The application paragraph in the trial court’s charge to the jury instructed the
jury that if it found appellant
did then and there unlawfully, while driving or operating a vehicle, was involved in an accident that resulted in or that was reasonably likely to result in death to [the complainant], and [appellant] intentionally or knowingly failed to immediately stop his vehicle at the scene of the accident or as close to the scene of the accident as possible, failed to immediately return to the scene of said accident, failed to immediately determine whether a person was involved in said accident and determine whether any person at the scene of said accident or determine whether any person at the scene of said accident required aid, and failed to remain at the scene of said accident until [appellant] had given his name and address to [the complainant] or made arrangements for transporting [the complainant] to a physician or hospital for medical treatment, it being apparent that said medical treatment was necessary, then [it was to] find [appellant] guilty.
This instruction did not explain to the jury that it had to find that appellant knew he
was involved in an accident, only that appellant “intentionally or knowingly failed
to immediately stop his vehicle” at the scene of the collision. Yet, appellant and San
21 Filipo both testified that that they were aware that something had happened while
appellant was driving on Sens Road but they did not know that it was a collision
involving the complainant. Appellant believed that “somebody either threw
something, or hit something, or something hit [his] truck, or that it was just
something that had just c[o]me up off the road.” And because it looked like there
was “a party in the nearby house” or that the house was “a business establishment
where they serve[d] food,” appellant intentionally did not stop because he was afraid
that he “would get into an altercation with someone else or someone” that he did not
“know was around.” When appellant and San Filipo later returned to the scene, San
Filipo saw the silhouette of a man standing by a truck and thought that maybe he had
thrown something. In sum, appellant admitted, and other evidence showed, that he
intentionally did not stop. But the evidence also showed that appellant, at the time,
did not believe he had been involved in an accident that resulted in or that was
reasonably likely to result in the complainant’s death.
In his opening argument, appellant’s trial counsel posed the question of
whether it was “a reasonable mistake of fact under these circumstances” that
appellant did not know that he had a collision with the complainant. And in his
closing argument, appellant’s trial counsel asked if, under the circumstances, the
jury “would . . . automatically think that [each of them had] hit a person, or a
vehicle? Or could it have been something that hit [the truck]? A bottle, a rock, some
22 object fl[ew] up?” Trial counsel emphasized that appellant did not believe that he
hit anything and argued that, for appellant to be guilty of the felony offense of failure
to stop and render aid, he “had to know he was involved in an accident.” Yet the
trial court’s charge to the jury did not allow the jury to find appellant not guilty
because he did not know that he was involved in the collision with the complainant.

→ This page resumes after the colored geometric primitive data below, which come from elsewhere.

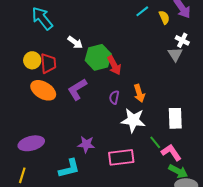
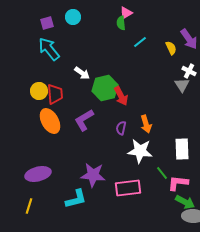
cyan line: (142, 11) -> (140, 42), moved
orange ellipse: (43, 90) -> (50, 121), turned 30
purple star: (86, 144) -> (93, 175), size x1.4
pink L-shape: (171, 152) -> (178, 183), turned -50

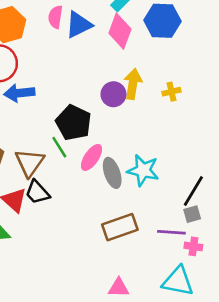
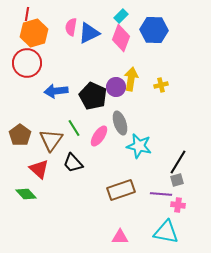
blue arrow: (19, 93) -> (56, 91), moved
black pentagon: (73, 123) -> (93, 96), moved
gray ellipse: (112, 173) -> (120, 123), moved
black trapezoid: (37, 192) -> (73, 163), moved

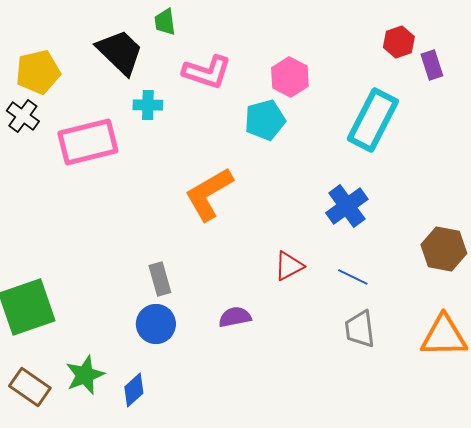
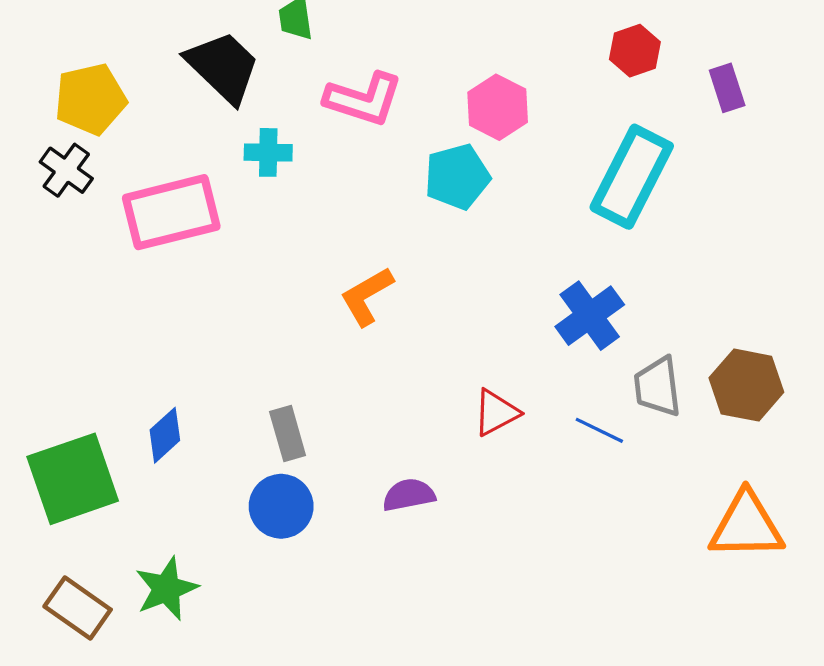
red hexagon: (399, 42) -> (635, 51), moved
orange L-shape: (209, 194) -> (367, 296), size x0.7
gray trapezoid: (360, 329) -> (658, 387), moved
blue diamond: (134, 390) -> (165, 435), moved

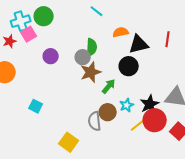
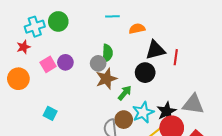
cyan line: (97, 11) -> (112, 16), turned -40
orange semicircle: (121, 32) -> (137, 29), moved
pink square: (29, 34) -> (48, 64), moved
red line: (168, 39) -> (176, 57), moved
cyan star: (127, 105) -> (143, 112), size x1.5

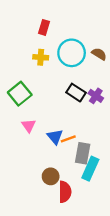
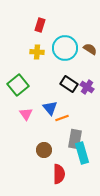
blue triangle: (55, 137) -> (50, 108), moved
orange line: (68, 139) -> (62, 118), moved
cyan rectangle: (90, 169) -> (82, 153), turned -40
brown circle: (51, 176) -> (44, 150), moved

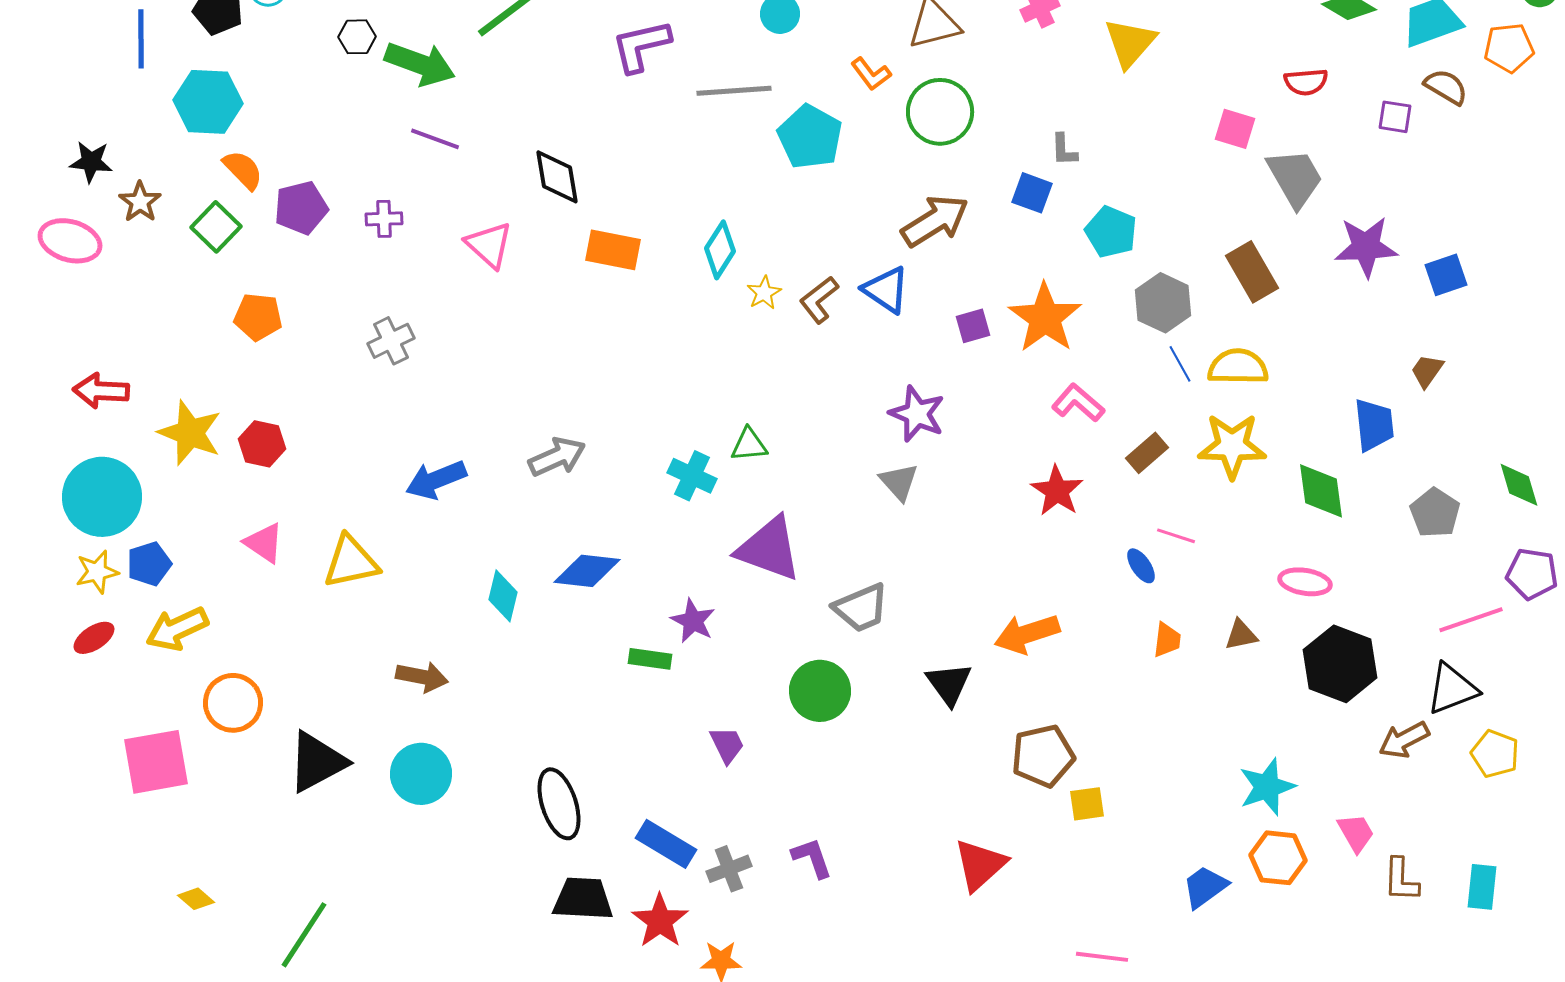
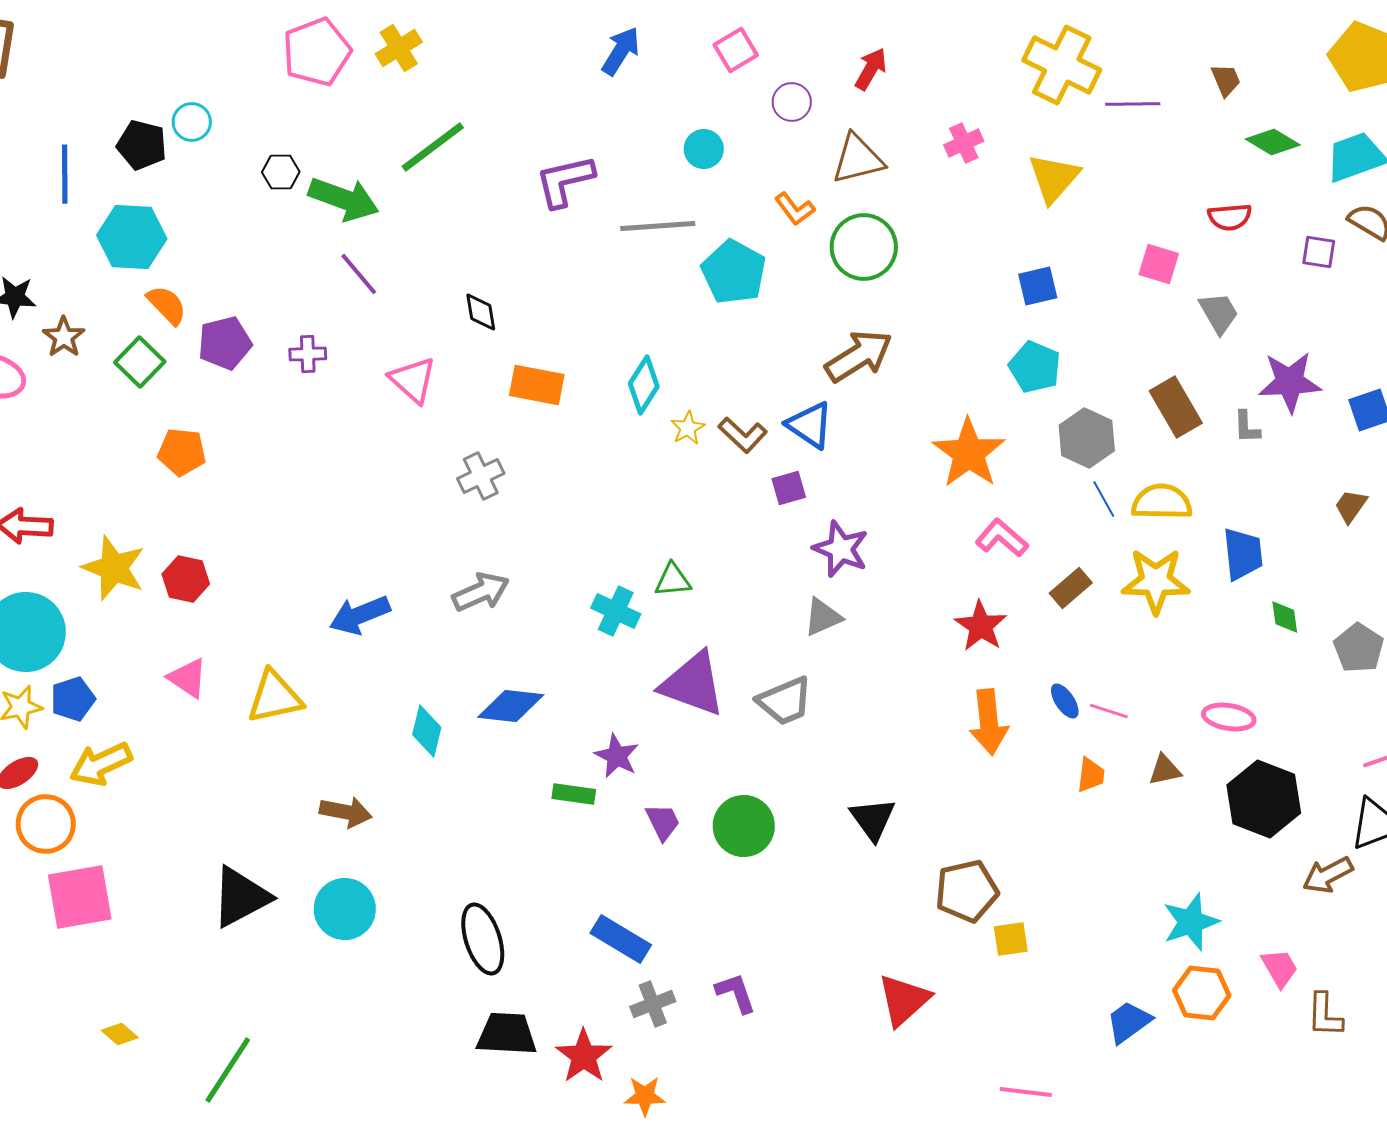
purple line: (435, 139) -> (359, 274), turned 30
gray L-shape: (1064, 150) -> (1247, 427), moved
black diamond: (557, 177) -> (481, 312), size x0.7
gray trapezoid: (1295, 178) -> (1219, 313), size x0.7
blue square: (1032, 193) -> (1038, 286), moved, turned -33
brown L-shape: (819, 300) -> (743, 435), turned -99
purple square: (973, 326) -> (789, 488), moved
gray cross: (391, 341) -> (481, 476), moved
blue trapezoid: (1374, 425) -> (1243, 554), moved
gray triangle: (899, 482) -> (823, 617), turned 48
green diamond: (1321, 491) -> (1285, 617), moved, size x0.6
pink line: (1176, 536) -> (1109, 711), moved
gray trapezoid: (861, 608) -> (785, 701), moved
orange arrow: (1027, 634) -> (989, 722), moved, turned -78
orange circle: (233, 703) -> (46, 824), moved
purple trapezoid: (727, 745) -> (663, 822), moved
blue rectangle: (666, 844) -> (621, 939), moved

We hold that that the trial court’s failure to instruct the jury on mistake-of-fact
resulted in some harm to appellant. See Reeves, 420 S.W.3d at 816.
We sustain appellant’s second issue.
Conclusion
We reverse the judgment of the trial court and remand the case to the trial
court for a new trial.
Julie Countiss Justice
Panel consists of Justices Goodman, Landau, and Countiss.
Do not publish. TEX. R. APP. P. 47.2(b).